Describe step by step transformations of the function: \[ f(x)=-2|\ln (x)+1|+1 \]

1. **Start with the base function.** Consider the base function \[ y = \ln(x) \] which is defined for \( x > 0 \). 2. **Vertical translation upward by 1.** Add 1 to the output of the logarithm: \[ y = \ln(x) + 1. \] This shifts the graph of \( \ln(x) \) upward by 1 unit. 3. **Apply the absolute value.** Take the absolute value of the entire expression: \[ y = \left|\ln(x)+1\right|. \] This transformation reflects any portion of the graph that falls below the \( x \)-axis (i.e., where \( \ln(x)+1 < 0 \)) upward so that all output values become nonnegative. 4. **Vertical reflection and stretch.** Multiply the absolute value by \(-2\): \[ y = -2\left|\ln(x)+1\right|. \] - The factor \( 2 \) vertically stretches the graph by doubling the distance of each point from the \( x \)-axis. - The negative sign reflects the graph about the \( x \)-axis, turning the previously nonnegative outputs into nonpositive values. 5. **Final vertical translation upward by 1.** Add 1 to the result: \[ y = -2\left|\ln(x)+1\right| + 1. \] This final transformation shifts the entire graph upward by 1 unit.

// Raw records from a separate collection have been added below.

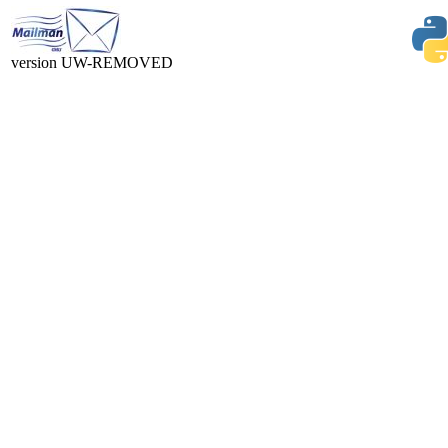
version UW-REMOVED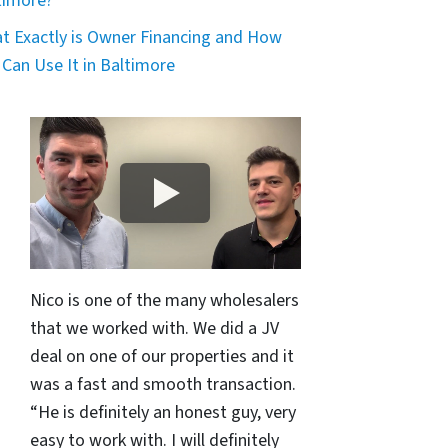
timore?
t Exactly is Owner Financing and How
 Can Use It in Baltimore
Nico is one of the many wholesalers
that we worked with. We did a JV
deal on one of our properties and it
was a fast and smooth transaction.
“He is definitely an honest guy, very
easy to work with. I will definitely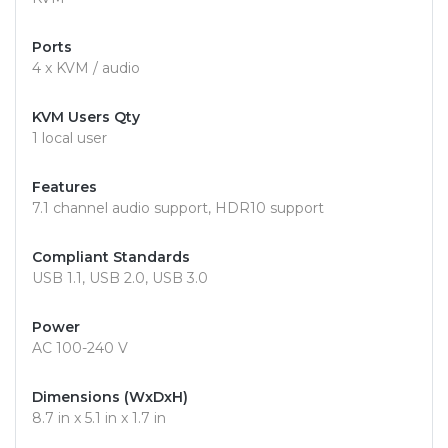
Ports
4 x KVM / audio
KVM Users Qty
1 local user
Features
7.1 channel audio support, HDR10 support
Compliant Standards
USB 1.1, USB 2.0, USB 3.0
Power
AC 100-240 V
Dimensions (WxDxH)
8.7 in x 5.1 in x 1.7 in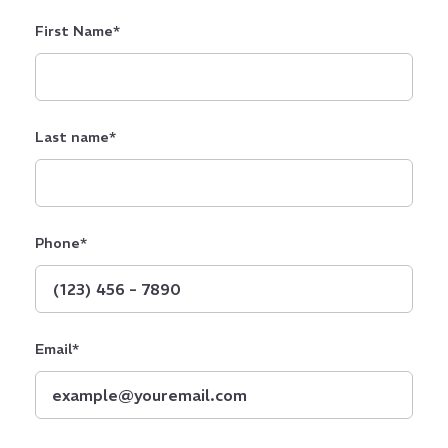
First Name
*
Last name
*
Phone
*
Email
*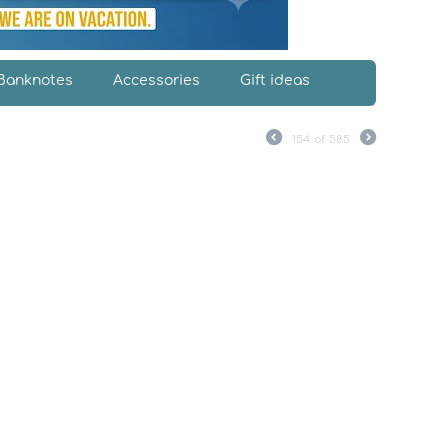
Banknotes
Accessories
Gift ideas
154
of
585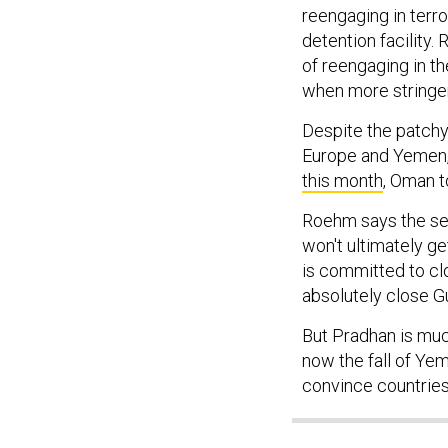
reengaging in terror
detention facility.
of reengaging in th
when more stringen
Despite the patchy
Europe and Yemen, s
this month
, Oman t
Roehm says the secu
won't ultimately get
is committed to cl
absolutely close G
But Pradhan is much
now the fall of Yeme
convince countries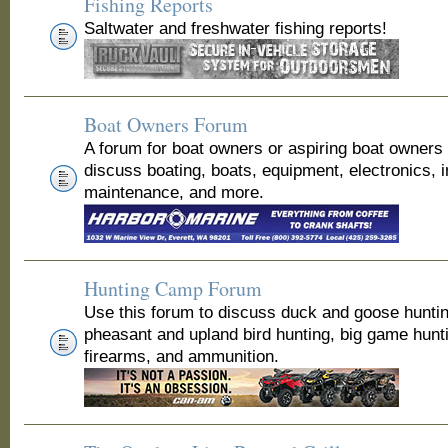
Fishing Reports
Saltwater and freshwater fishing reports!
Boat Owners Forum
A forum for boat owners or aspiring boat owners
discuss boating, boats, equipment, electronics, 
maintenance, and more.
Hunting Camp Forum
Use this forum to discuss duck and goose huntin
pheasant and upland bird hunting, big game hunt
firearms, and ammunition.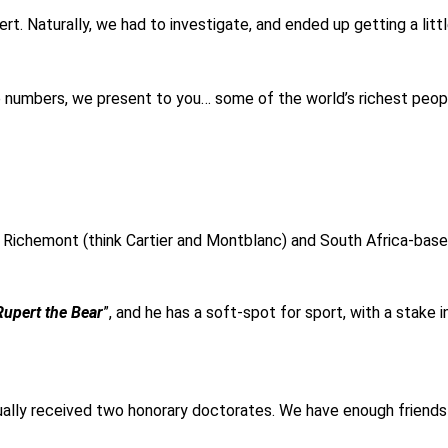
t. Naturally, we had to investigate, and ended up getting a litt
e numbers, we present to you… some of the world’s richest peop
 Richemont (think Cartier and Montblanc) and South Africa-bas
Rupert the Bear
”, and he has a soft-spot for sport, with a stake 
tually received two honorary doctorates. We have enough friends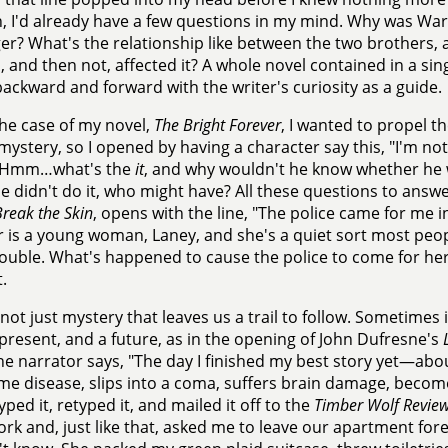
, I'd already have a few questions in my mind. Why was W
er? What's the relationship like between the two brothers
 and then not, affected it? A whole novel contained in a sing
backward and forward with the writer's curiosity as a guide.
the case of my novel,
The Bright Forever
, I wanted to propel t
 mystery, so I opened by having a character say this, "I'm not s
 Hmm…what's the
it
, and why wouldn't he know whether he 
he didn't do it, who might have? All these questions to answ
reak the Skin
, opens with the line, "The police came for me i
 is a young woman, Laney, and she's a quiet sort most peop
rouble. What's happened to cause the police to come for her?
.
s not just mystery that leaves us a trail to follow. Sometimes 
 present, and a future, as in the opening of John Dufresne's
e narrator says, "The day I finished my best story yet—abo
me disease, slips into a coma, suffers brain damage, becom
typed it, retyped it, and mailed it off to the
Timber Wolf Revie
rk and, just like that, asked me to leave our apartment forev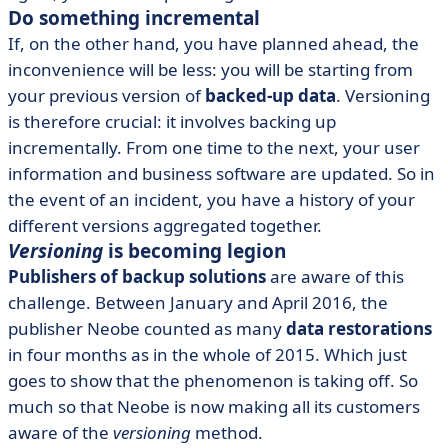
Do something incremental
If, on the other hand, you have planned ahead, the
inconvenience will be less: you will be starting from
your previous version of
backed-up data
. Versioning
is therefore crucial: it involves backing up
incrementally. From one time to the next, your user
information and business software are updated. So in
the event of an incident, you have a history of your
different versions aggregated together.
Versioning
is becoming legion
Publishers of backup solutions
are aware of this
challenge. Between January and April 2016, the
publisher Neobe counted as many
data restorations
in four months as in the whole of 2015. Which just
goes to show that the phenomenon is taking off. So
much so that Neobe is now making all its customers
aware of the
versioning
method.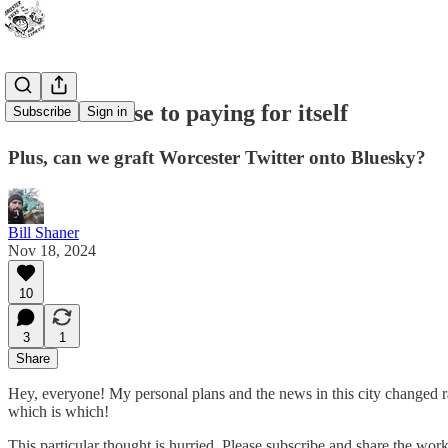
Not even close to paying for itself
Subscribe
Sign in
Plus, can we graft Worcester Twitter onto Bluesky?
Bill Shaner
Nov 18, 2024
10
3
1
Share
Hey, everyone! My personal plans and the news in this city changed rap
which is which!
This particular thought is hurried. Please subscribe and share the wo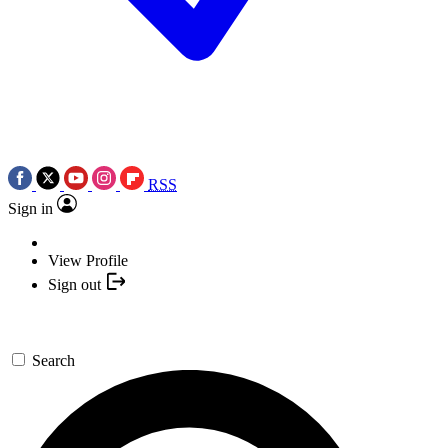
RSS
Sign in
View Profile
Sign out
Search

Thus, the function \[ f(x) = -2\left|\ln(x)+1\right| + 1 \] is obtained by performing the following sequence of transformations: - Start with \( y = \ln(x) \), - Shift upward by 1 to get \( y = \ln(x)+1 \), - Apply the absolute value to get \( y = \left|\ln(x)+1\right| \), - Vertically stretch by a factor of 2 and reflect about the \( x \)-axis to get \( y = -2\left|\ln(x)+1\right| \), - Finally, shift upward by 1 to obtain \( y = -2\left|\ln(x)+1\right|+1 \).